WORK ITEM -
The answer must be every line of the records in which the string "принтом" appears.

*** EXTRACTED DATA Section Begins ***

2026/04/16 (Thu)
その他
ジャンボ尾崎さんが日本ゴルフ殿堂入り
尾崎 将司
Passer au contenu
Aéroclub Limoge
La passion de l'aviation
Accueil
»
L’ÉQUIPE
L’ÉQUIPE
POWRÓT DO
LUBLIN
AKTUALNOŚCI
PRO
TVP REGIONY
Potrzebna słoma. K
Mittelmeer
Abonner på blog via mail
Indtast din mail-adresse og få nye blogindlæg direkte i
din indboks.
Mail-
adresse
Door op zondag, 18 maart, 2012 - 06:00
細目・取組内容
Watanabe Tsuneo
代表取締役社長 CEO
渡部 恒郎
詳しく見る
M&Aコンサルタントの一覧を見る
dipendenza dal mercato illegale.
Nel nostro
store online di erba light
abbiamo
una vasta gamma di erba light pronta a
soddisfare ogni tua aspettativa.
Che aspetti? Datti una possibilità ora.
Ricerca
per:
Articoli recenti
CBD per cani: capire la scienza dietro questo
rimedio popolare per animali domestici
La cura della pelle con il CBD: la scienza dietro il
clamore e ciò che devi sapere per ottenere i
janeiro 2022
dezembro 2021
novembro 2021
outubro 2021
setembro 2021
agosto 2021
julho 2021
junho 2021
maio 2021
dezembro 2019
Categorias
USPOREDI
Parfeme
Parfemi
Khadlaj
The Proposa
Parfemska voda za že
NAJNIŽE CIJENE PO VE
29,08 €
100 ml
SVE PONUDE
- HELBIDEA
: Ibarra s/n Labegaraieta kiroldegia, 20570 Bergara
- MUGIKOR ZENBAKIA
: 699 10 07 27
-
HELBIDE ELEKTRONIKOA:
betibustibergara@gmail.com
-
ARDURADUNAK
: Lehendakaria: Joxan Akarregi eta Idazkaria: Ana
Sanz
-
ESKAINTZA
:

*** EXTRACTED DATA Section Ends ***
*** EXTRACTED DATA Section Begins ***

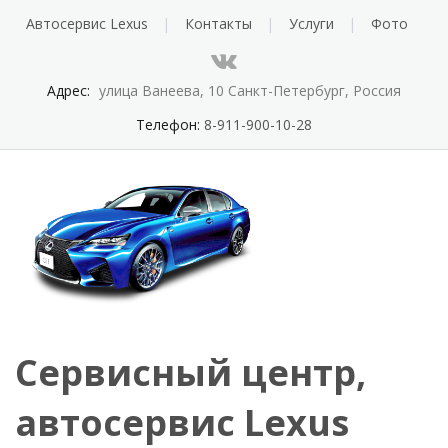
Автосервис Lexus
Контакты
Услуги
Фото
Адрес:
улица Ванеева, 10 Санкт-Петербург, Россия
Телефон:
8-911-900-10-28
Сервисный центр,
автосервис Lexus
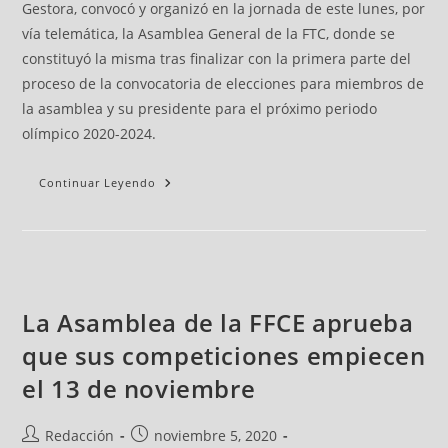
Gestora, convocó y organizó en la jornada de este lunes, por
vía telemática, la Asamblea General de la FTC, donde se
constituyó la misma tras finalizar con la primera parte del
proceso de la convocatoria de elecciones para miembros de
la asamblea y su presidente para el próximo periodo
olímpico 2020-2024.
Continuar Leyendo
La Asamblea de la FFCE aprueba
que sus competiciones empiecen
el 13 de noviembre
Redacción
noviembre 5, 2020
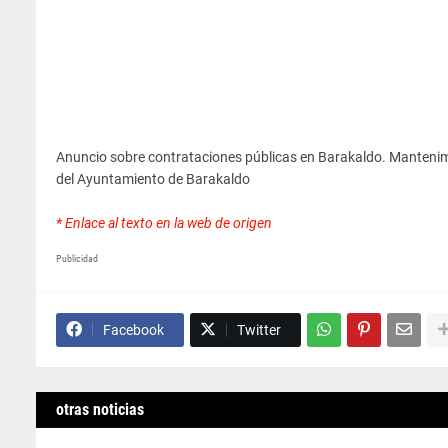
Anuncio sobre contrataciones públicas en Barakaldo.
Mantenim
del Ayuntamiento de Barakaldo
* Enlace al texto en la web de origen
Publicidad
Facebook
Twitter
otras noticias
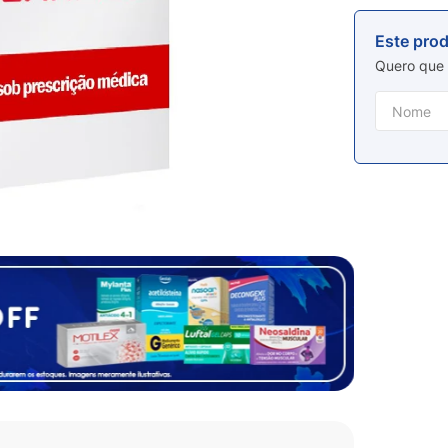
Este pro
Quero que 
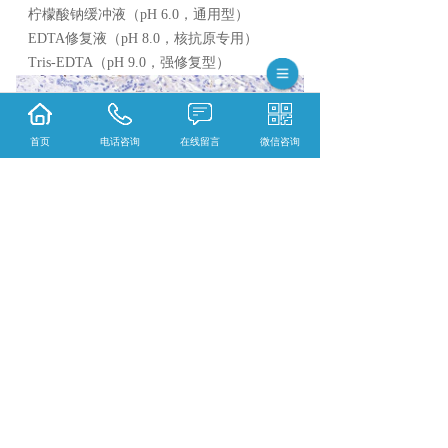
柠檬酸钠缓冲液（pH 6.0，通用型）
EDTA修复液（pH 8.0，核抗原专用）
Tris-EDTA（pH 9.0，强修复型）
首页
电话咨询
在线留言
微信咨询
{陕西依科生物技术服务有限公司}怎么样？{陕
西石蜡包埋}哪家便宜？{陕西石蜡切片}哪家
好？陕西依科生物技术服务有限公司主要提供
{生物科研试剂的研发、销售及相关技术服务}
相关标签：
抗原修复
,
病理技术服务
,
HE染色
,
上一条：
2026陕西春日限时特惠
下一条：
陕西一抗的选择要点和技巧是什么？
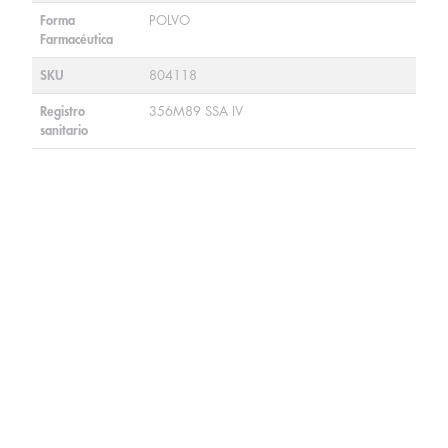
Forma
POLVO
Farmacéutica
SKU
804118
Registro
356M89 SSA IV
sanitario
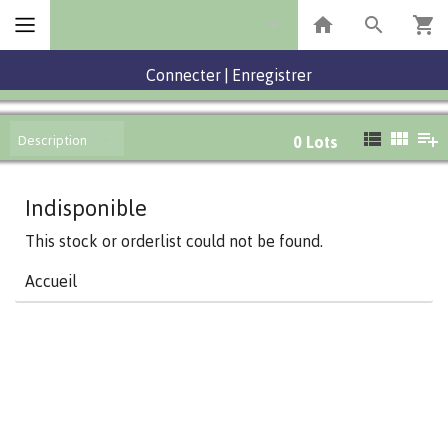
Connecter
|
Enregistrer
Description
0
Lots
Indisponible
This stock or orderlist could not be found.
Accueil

*** EXTRACTED DATA Section Ends ***
*** EXTRACTED DATA Section Begins ***

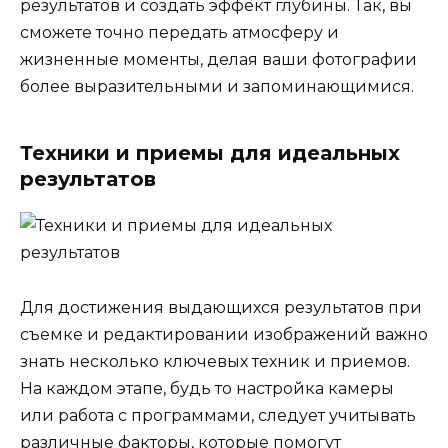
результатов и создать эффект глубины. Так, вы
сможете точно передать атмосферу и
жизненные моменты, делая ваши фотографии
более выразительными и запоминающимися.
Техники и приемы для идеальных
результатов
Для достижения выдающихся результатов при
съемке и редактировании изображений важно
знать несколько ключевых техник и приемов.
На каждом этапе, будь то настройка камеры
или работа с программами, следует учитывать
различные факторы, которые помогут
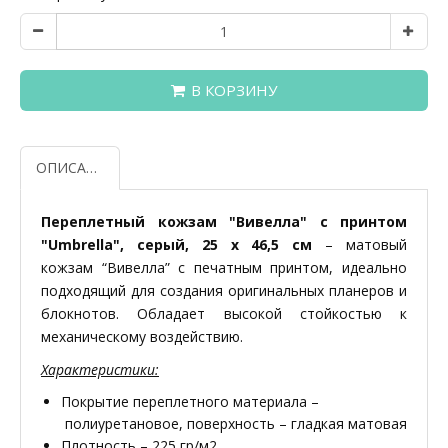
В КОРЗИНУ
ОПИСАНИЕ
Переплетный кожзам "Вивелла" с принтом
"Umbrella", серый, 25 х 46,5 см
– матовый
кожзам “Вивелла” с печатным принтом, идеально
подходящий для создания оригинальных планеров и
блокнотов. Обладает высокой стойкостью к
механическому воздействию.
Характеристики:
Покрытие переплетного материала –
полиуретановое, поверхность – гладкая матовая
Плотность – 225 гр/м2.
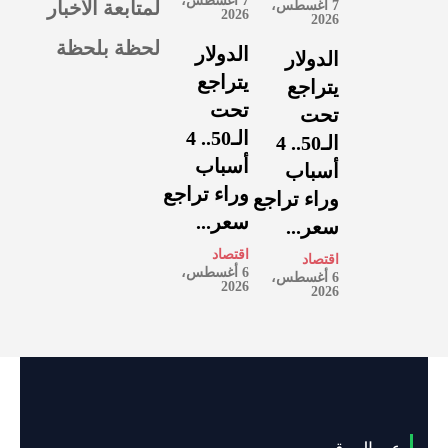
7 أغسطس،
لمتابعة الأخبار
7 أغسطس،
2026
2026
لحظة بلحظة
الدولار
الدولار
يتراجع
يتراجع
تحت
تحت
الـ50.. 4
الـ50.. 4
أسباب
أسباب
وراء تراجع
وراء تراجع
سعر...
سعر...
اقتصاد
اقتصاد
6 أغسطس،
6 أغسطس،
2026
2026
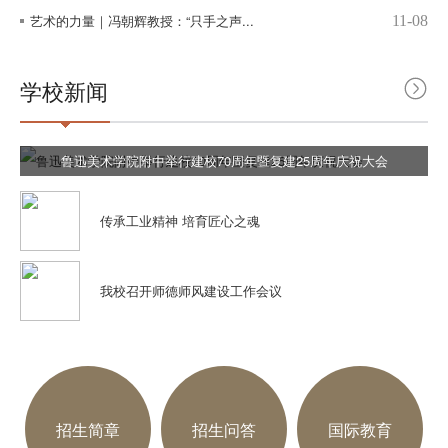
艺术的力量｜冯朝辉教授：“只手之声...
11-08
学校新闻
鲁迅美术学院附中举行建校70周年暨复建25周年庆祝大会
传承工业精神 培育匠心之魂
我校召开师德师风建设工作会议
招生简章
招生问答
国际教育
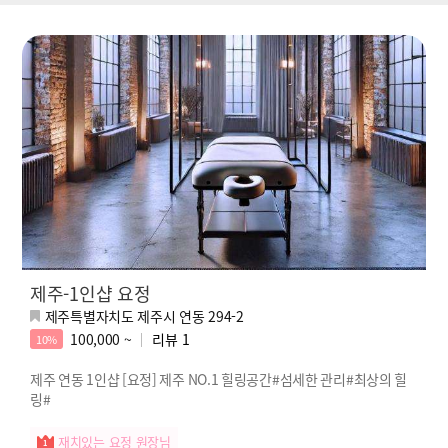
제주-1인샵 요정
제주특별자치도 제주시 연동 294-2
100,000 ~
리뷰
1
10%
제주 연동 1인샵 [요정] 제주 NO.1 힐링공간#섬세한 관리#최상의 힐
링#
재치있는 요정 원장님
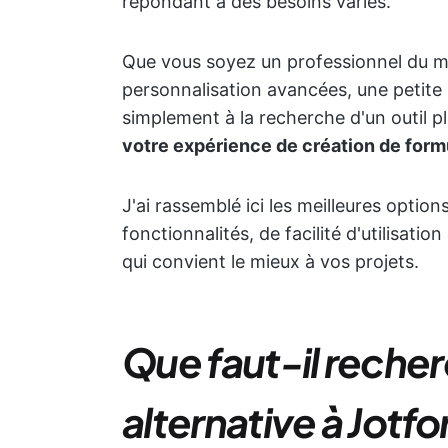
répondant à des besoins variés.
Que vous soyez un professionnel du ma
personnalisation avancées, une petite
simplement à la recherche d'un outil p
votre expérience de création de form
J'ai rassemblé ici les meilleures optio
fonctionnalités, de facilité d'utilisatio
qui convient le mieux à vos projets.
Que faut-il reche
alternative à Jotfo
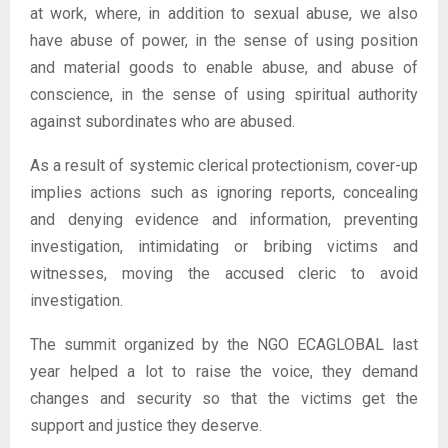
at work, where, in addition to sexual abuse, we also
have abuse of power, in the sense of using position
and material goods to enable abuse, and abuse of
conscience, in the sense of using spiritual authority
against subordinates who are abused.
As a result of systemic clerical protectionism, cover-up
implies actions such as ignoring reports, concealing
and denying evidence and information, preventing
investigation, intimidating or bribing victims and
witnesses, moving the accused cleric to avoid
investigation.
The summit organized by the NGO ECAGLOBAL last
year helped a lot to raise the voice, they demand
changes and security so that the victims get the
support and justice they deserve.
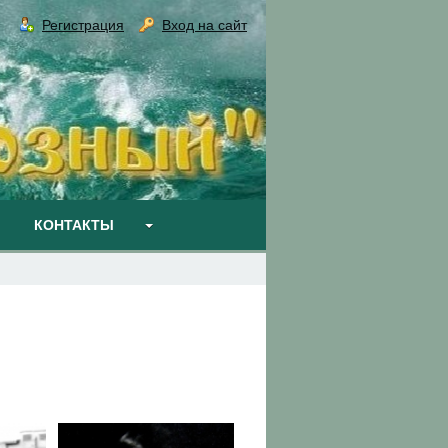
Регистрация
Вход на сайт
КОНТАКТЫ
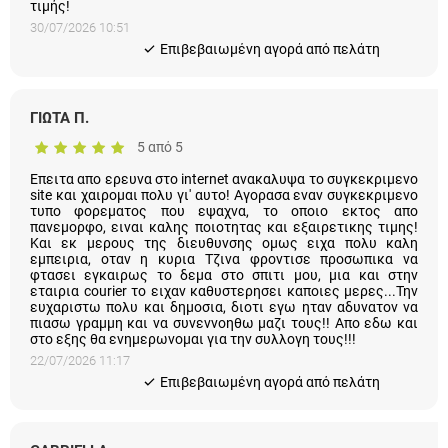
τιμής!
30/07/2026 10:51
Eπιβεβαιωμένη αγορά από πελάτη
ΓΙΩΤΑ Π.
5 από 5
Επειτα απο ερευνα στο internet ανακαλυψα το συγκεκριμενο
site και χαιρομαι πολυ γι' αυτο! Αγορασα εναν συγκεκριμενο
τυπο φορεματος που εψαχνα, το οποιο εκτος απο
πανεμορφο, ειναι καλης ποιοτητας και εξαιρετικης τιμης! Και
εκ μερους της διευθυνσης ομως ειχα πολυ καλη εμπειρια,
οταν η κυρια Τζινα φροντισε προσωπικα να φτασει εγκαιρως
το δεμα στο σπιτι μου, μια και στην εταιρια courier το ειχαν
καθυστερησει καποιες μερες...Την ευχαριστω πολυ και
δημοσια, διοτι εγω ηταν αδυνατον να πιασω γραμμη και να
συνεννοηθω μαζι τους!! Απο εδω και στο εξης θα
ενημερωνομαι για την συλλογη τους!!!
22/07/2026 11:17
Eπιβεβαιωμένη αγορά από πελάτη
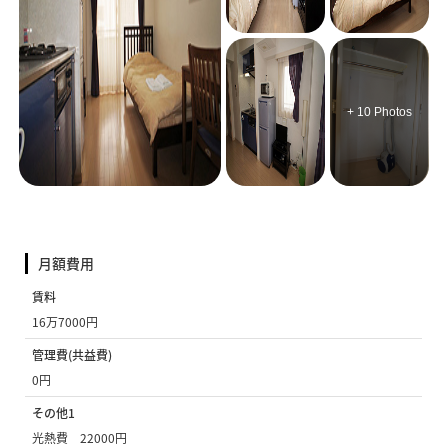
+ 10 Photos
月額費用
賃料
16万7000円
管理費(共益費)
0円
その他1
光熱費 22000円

*** EXTRACTED DATA Section Ends ***

EXPECTED OUTPUT -
Переплетный кожзам "Вивелла" с принтом
кожзам “Вивелла” с печатным принтом, идеально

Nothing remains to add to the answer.